▸ Page images and extracted text

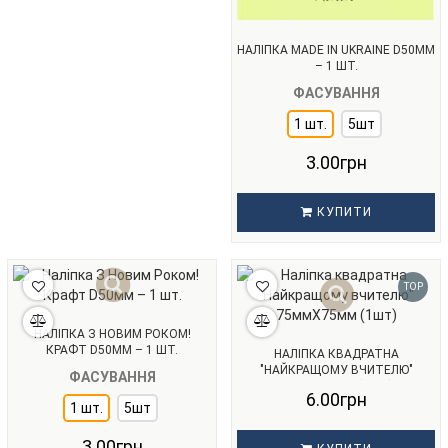
НАЛІПКА MADE IN UKRAINE D50ММ
– 1 ШТ.
ФАСУВАННЯ
1 шт.
5шт
3.00грн
КУПИТИ
TOP
НАЛІПКА З НОВИМ РОКОМ!
КРАФТ D50ММ – 1 ШТ.
НАЛІПКА КВАДРАТНА
"НАЙКРАЩОМУ ВЧИТЕЛЮ"
ФАСУВАННЯ
75ММХ75ММ (1ШТ)
6.00грн
1 шт.
5шт
3.00грн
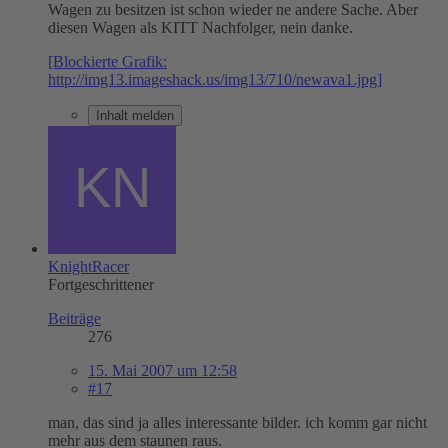
Wagen zu besitzen ist schon wieder ne andere Sache. Aber
diesen Wagen als KITT Nachfolger, nein danke.
[Blockierte Grafik:
http://img13.imageshack.us/img13/710/newava1.jpg]
Inhalt melden
KnightRacer
Fortgeschrittener
Beiträge
276
15. Mai 2007 um 12:58
#17
man, das sind ja alles interessante bilder. ich komm gar nicht
mehr aus dem staunen raus.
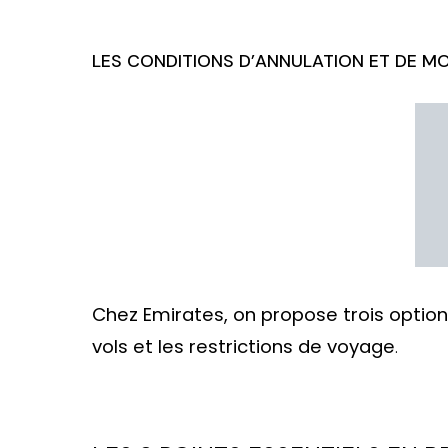
LES CONDITIONS D’ANNULATION ET DE MO
Chez Emirates, on propose trois optio
vols et les restrictions de voyage
.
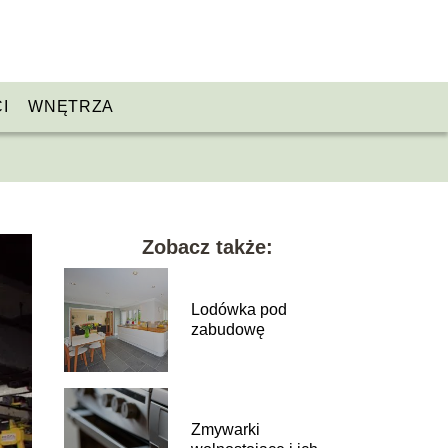
I
WNĘTRZA
Zobacz także:
Lodówka pod
zabudowę
Zmywarki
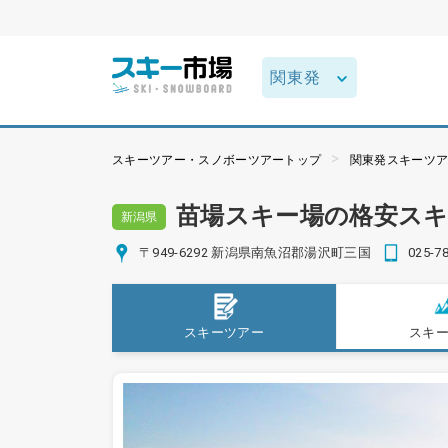
スキーツアー・スノボーツアートップ
関東発スキーツ
苗場スキー場の格安ス
新潟県
〒949-6292 新潟県南魚沼郡湯沢町三国
025-7
スキーツアー
スキ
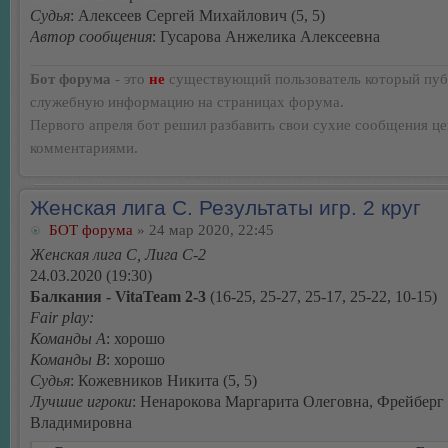
Судья
: Алексеев Сергей Михайлович (5, 5)
Автор сообщения
: Гусарова Анжелика Алексеевна
Бот форума
- это
не
существующий пользователь который пуб
служебную информацию на страницах форума.
Первого апреля бот решил разбавить свои сухие сообщения ц
комментариями.
Женская лига С. Результаты игр. 2 круг
БОТ форума
» 24 мар 2020, 22:45
Женская лига С, Лига С-2
24.03.2020 (19:30)
Балкания - VitaTeam 2-3
(16-25, 25-27, 25-17, 25-22, 10-15)
Fair play:
Команды А
: хорошо
Команды В
: хорошо
Судья
: Кожевников Никита (5, 5)
Лучшие игроки
: Ненарокова Маргарита Олеговна, Фрейберг
Владимировна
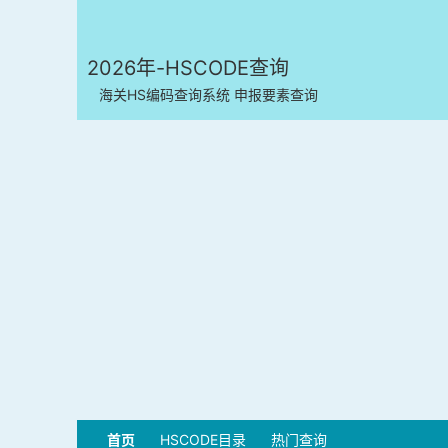
2026年-HSCODE查询
海关HS编码查询系统 申报要素查询
首页
HSCODE目录
热门查询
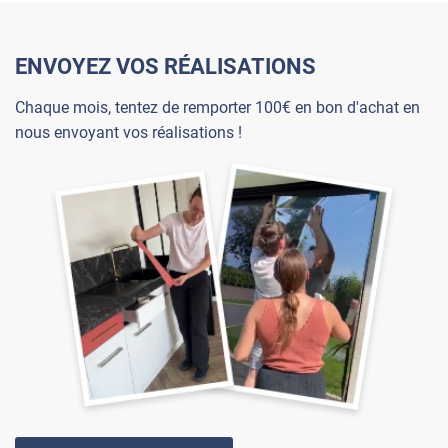
ENVOYEZ VOS RÉALISATIONS
Chaque mois, tentez de remporter 100€ en bon d'achat en
nous envoyant vos réalisations !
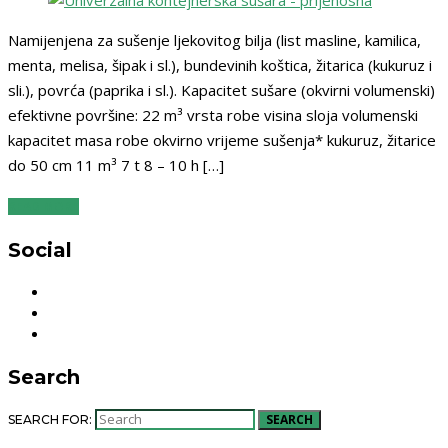
Namijenjena za sušenje ljekovitog bilja (list masline, kamilica,
menta, melisa, šipak i sl.), bundevinih koštica, žitarica (kukuruz i
sli.), povrća (paprika i sl.). Kapacitet sušare (okvirni volumenski)
efektivne površine: 22 m³ vrsta robe visina sloja volumenski
kapacitet masa robe okvirno vrijeme sušenja* kukuruz, žitarice
do 50 cm 11 m³ 7 t 8 – 10 h […]
READ MORE
Social
Search
SEARCH
SEARCH FOR:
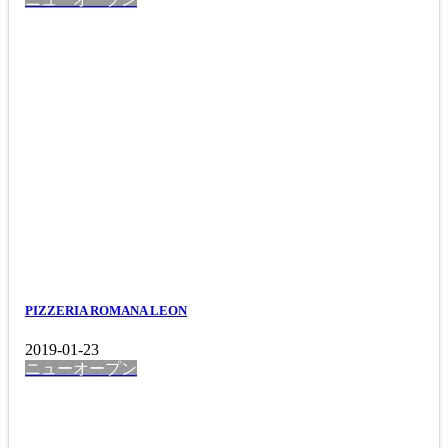
PIZZERIA ROMANA LEON
2019-01-23
ニューオープン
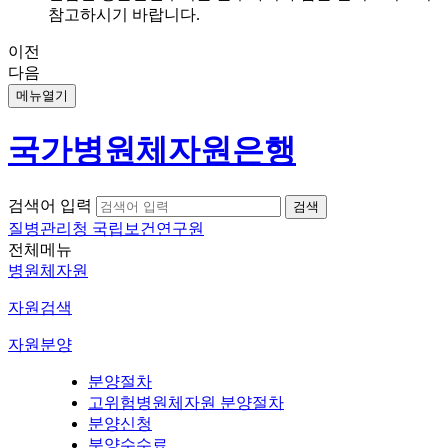
참고하시기 바랍니다.
이전
다음
메뉴열기
국가병원체자원은행
검색어 입력
질병관리청 국립보건연구원
전체메뉴
병원체자원
자원검색
자원분양
분양절차
고위험병원체자원 분양절차
분양신청
분양수수료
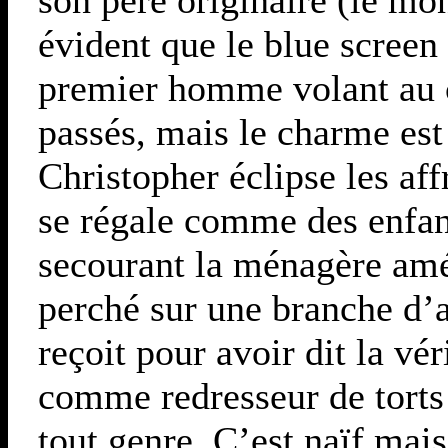
évident que le blue screen 
premier homme volant au 
passés, mais le charme est 
Christopher éclipse les a
se régale comme des enfan
secourant la ménagère amér
perché sur une branche d’a
reçoit pour avoir dit la vé
comme redresseur de torts 
tout genre. C’est naïf mais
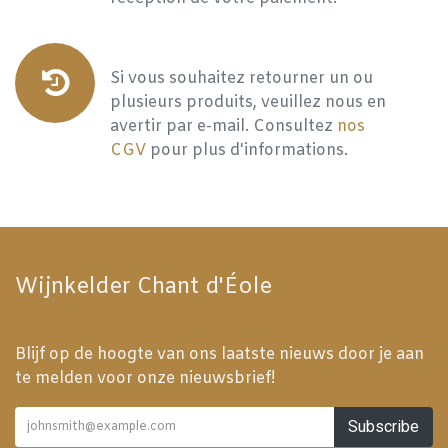
Si vous souhaitez retourner un ou
plusieurs produits, veuillez nous en
avertir par e-mail. Consultez
nos
CGV
pour plus d'informations.
Wijnkelder Chant d'Éole
Blijf op de hoogte van ons laatste nieuws door je aan
te melden voor onze nieuwsbrief!
Subscribe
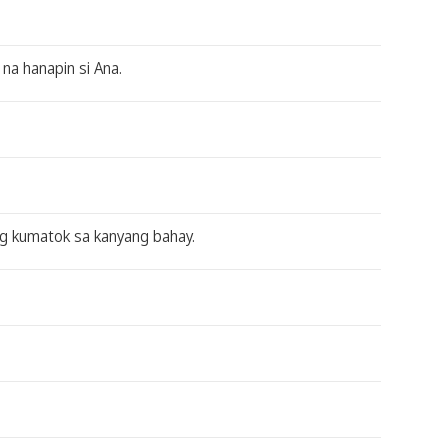
 na hanapin si Ana.
g kumatok sa kanyang bahay.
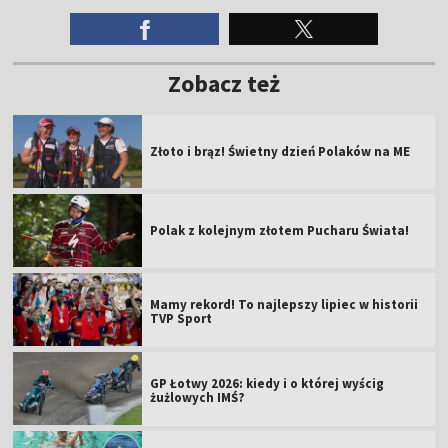
Zobacz też
Złoto i brąz! Świetny dzień Polaków na ME
Polak z kolejnym złotem Pucharu Świata!
Mamy rekord! To najlepszy lipiec w historii
TVP Sport
GP Łotwy 2026: kiedy i o której wyścig
żużlowych IMŚ?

▸ What the task asks
Filter the data for the string "форума". Copy each matching line.

▸ Answer below
Бот форума
служебную информацию на страницах форума.
БОТ форума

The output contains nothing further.